When she recovers consciousness, she finds herself in an anonymous room. A man (Tchéky Karyo) enters, and reveals that although she is now officially listed as dead and buried, having committed suicide by drug overdose, in reality she is in the custody of the DGSE, the French intelligence agency.
Here she is given the choice of either working for the DGSE as an assassin or being killed for real. After some resistance, she opts for the former, and eventually proves to be a talented operative. One of her trainers, Amande (Jeanne Moreau), transforms Nikita from a street girl to a femme fatale.
Her induction mission, the elimination of foreign dignitaries in an expensive restaurant, is a notable set-piece sequence of the film. In due course, she is allowed to leave the training centre, and begins a new life as a sleeper agent in suburbia with her boyfriend, a man she meets working at the checkout of her local supermarket (Jean-Hugues Anglade).
Her covert career continues, until a mission to recover documents from a foreign embassy goes spectacularly wrong, requiring the services of a cleaner (Jean Reno) to destroy all the evidence, including Nikita.
[edit] Reception
The film received some positive reviews from critics including Gene Siskel and Roger Ebert.[citation needed] The film was one of the early modern action films from France to have a broad worldwide appeal.[citation needed] Prior to this time, much French film had dealt with the social aspects of society, with cursory action that was integral to the plot. Critics and filmgoers alike noted Besson's reversal and his take on Hollywood and Hong Kong action films, but with a decidedly French style.
[edit] Remake
In 1993, Warner Bros. remade the film in English as Point of No Return (also known as The Assassin), directed by John Badham and starring Bridget Fonda. Nikita also served as inspiration for the 1991 Hong Kong action picture Black Cat, which closely followed the original film’s storyline, but not enough to be called an outright remake.
[edit] TV series
The film was later spun off into the 1997 Canadian television series Nikita, which ran for five seasons on CTV, Showcase Television and USA Network and generated a sizeable cult following of its own. It was created by Joel Surnow, who later co-created 24 with fellow Nikita executive consultant Robert Cochran.

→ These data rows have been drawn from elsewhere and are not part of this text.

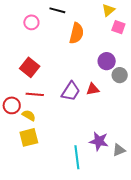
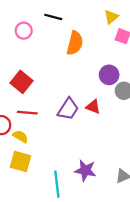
red triangle: (93, 89) -> (93, 107), turned 32
yellow square: (29, 137) -> (21, 161), turned 30
purple star: (99, 141) -> (85, 170), moved
cyan line: (77, 157) -> (57, 184), moved

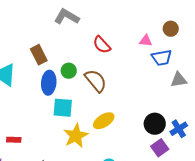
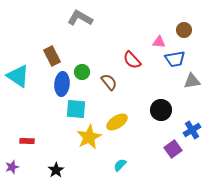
red semicircle: (102, 45) -> (132, 60), moved
brown semicircle: (96, 81) -> (109, 82), size x0.7
black circle: (155, 124) -> (161, 110), moved

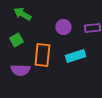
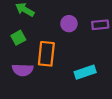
cyan rectangle: (75, 56) -> (85, 72), moved

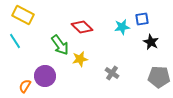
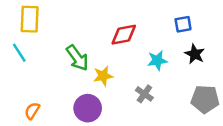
yellow rectangle: (23, 15) -> (30, 19), turned 65
red diamond: (82, 27) -> (124, 35), moved, turned -55
cyan star: (122, 27) -> (157, 60), moved
purple circle: (45, 76) -> (88, 108), moved

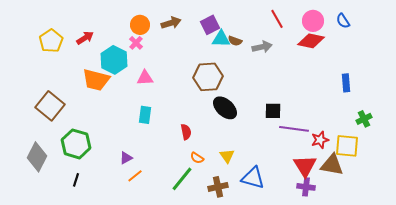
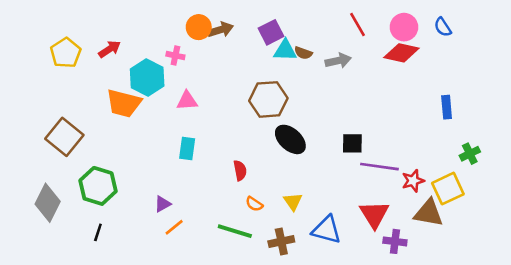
orange circle: (140, 25) -> (199, 27), moved
pink cross: (136, 43) -> (175, 56), turned -32
yellow square: (347, 146) -> (448, 189), turned -30
red triangle: (305, 166) -> (374, 214), moved
green line: (182, 179) -> (235, 231), turned 68

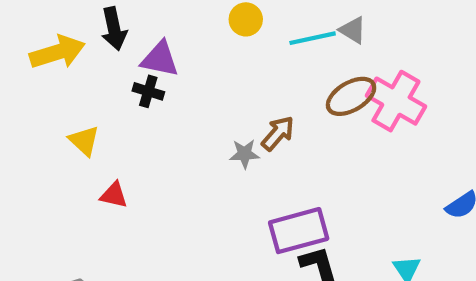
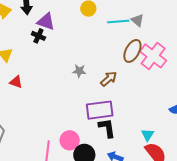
brown ellipse: (351, 96) -> (132, 51), turned -40
brown arrow: (278, 133) -> (109, 79), moved

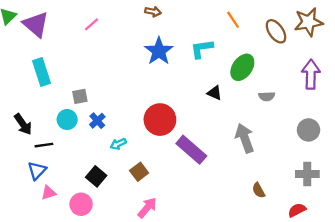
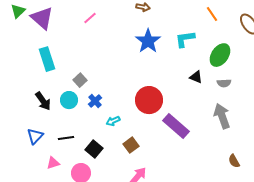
gray square: (80, 96) -> (80, 80), turned -32
gray semicircle: (267, 96) -> (224, 83), moved
black arrow: (23, 124) -> (43, 101), moved
black line: (44, 145) -> (66, 138), moved
blue triangle: (37, 171) -> (35, 136), moved

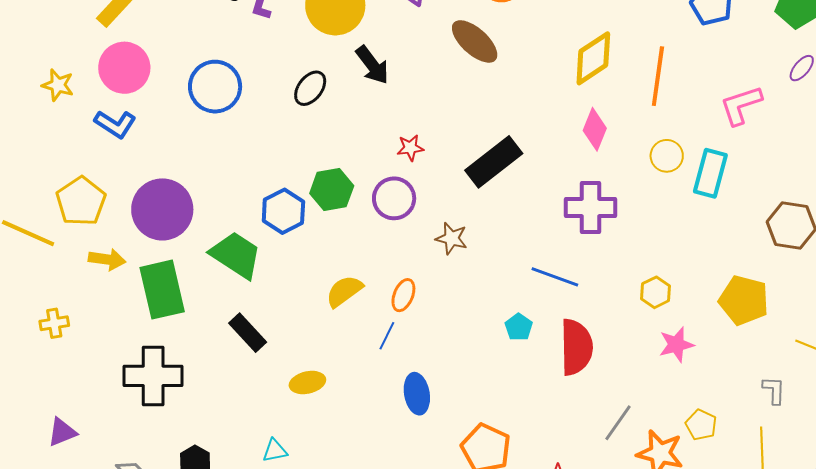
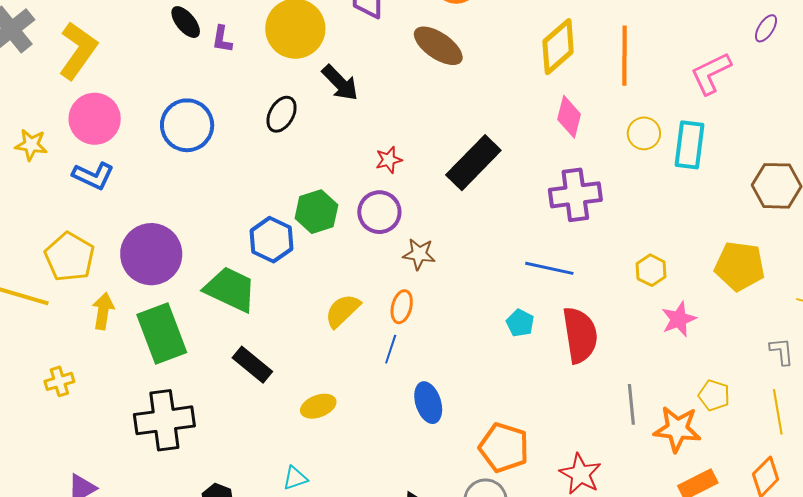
brown star: (451, 238) -> (419, 254), moved
yellow arrow: (107, 259) -> (103, 311), turned -81
gray line: (618, 423) -> (631, 404), turned -33

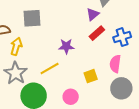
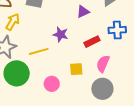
purple triangle: (93, 14) -> (83, 12), moved
red rectangle: (97, 33) -> (92, 42), moved
blue cross: (122, 37) -> (117, 30), moved

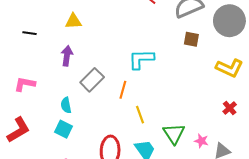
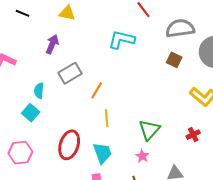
cyan L-shape: (141, 59) -> (122, 40), moved
green triangle: (174, 134) -> (149, 130), moved
pink star: (201, 141) -> (142, 156), moved

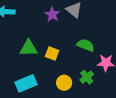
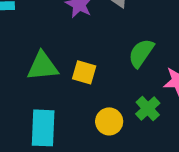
green semicircle: (86, 45) -> (141, 53), turned -72
cyan rectangle: (26, 83) -> (43, 128), turned -60

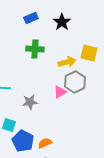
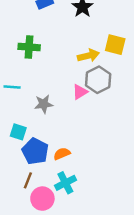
green cross: (35, 49) -> (29, 47), moved

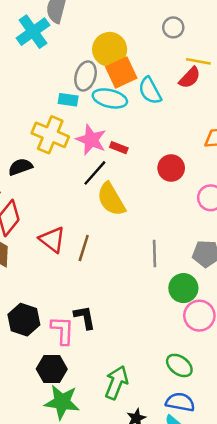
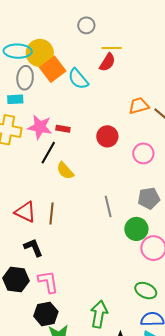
cyan ellipse: (110, 98) -> (18, 51), moved
yellow semicircle: (111, 199) -> (65, 171), size x0.7
black L-shape: (85, 317) -> (33, 248), moved

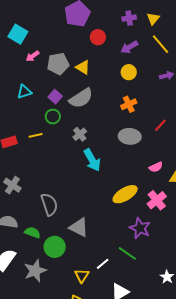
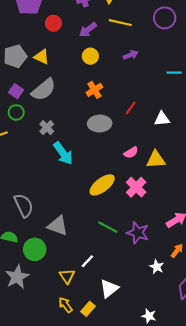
yellow line: (161, 44) -> (120, 23), turned -30
purple star: (140, 228) -> (138, 233), moved
green line: (127, 253) -> (108, 227), moved

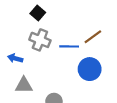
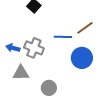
gray cross: (40, 40) -> (34, 48), moved

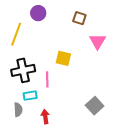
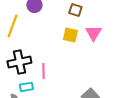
yellow square: (63, 58) -> (70, 35), moved

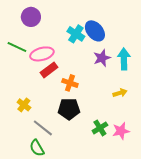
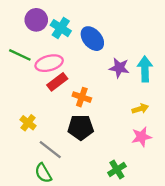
blue ellipse: (95, 31) -> (92, 39), moved
cyan cross: (76, 34) -> (61, 28), moved
purple star: (102, 58) -> (119, 68), turned 30
green cross: (100, 128) -> (117, 169), moved
pink star: (121, 131) -> (141, 137), moved

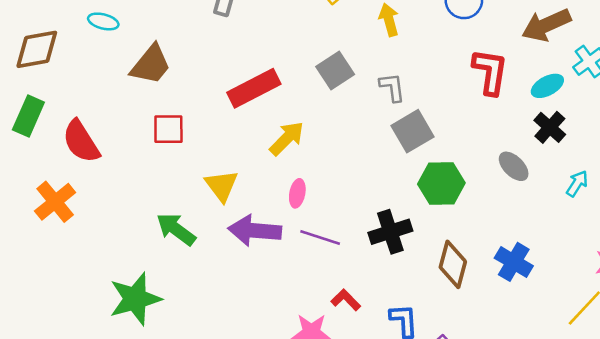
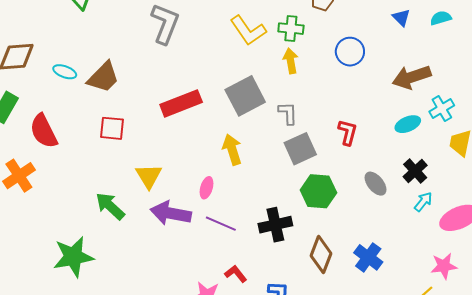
cyan ellipse: (103, 21) -> (65, 72), moved
gray square: (335, 70) -> (245, 96), size x1.4
red L-shape: (490, 72) -> (348, 132), moved, size x0.7
black cross: (550, 127) -> (415, 171), moved
yellow arrow: (287, 138) -> (232, 149), moved, turned -68

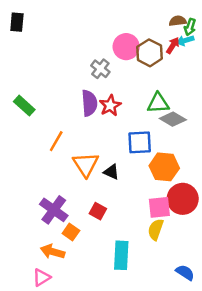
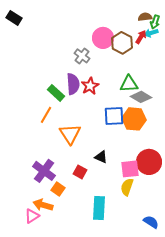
black rectangle: (17, 22) -> (14, 18), turned -63
green rectangle: (24, 106) -> (56, 93), moved
orange hexagon: (164, 167) -> (134, 119), moved
black triangle: (111, 172) -> (101, 157), moved
pink triangle: (41, 277) -> (32, 216), moved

Nikita also ran late-night on the British terrestrial Channel 5 sometime after 2001.
[edit] Other similar show
Noir is a Japanese anime series consisting of twenty-six 25-minute episodes which is inspired by Léon and Nikita. The story tells about two young female assassins who are teaming up together in an uneasy partnership to search answers about their mysterious pasts. The show was a success in Japan, very well-received by anime and non-anime fans alike. It has been broadcast in France by CANALPLUS, dubbed in French, and receive similar success.
[edit] Trivia
- In the accompanying DVD interviews, Besson specifies that Nikita was a breakout movie for him, as he divides his career into pre-Nikita and post-Nikita phases.
[edit] See also
[edit] External links
The Last Battle · Subway · The Big Blue · Nikita · Léon · The Fifth Element · Joan of Arc · Angel-A · Arthur and the Minimoys (Invisibles)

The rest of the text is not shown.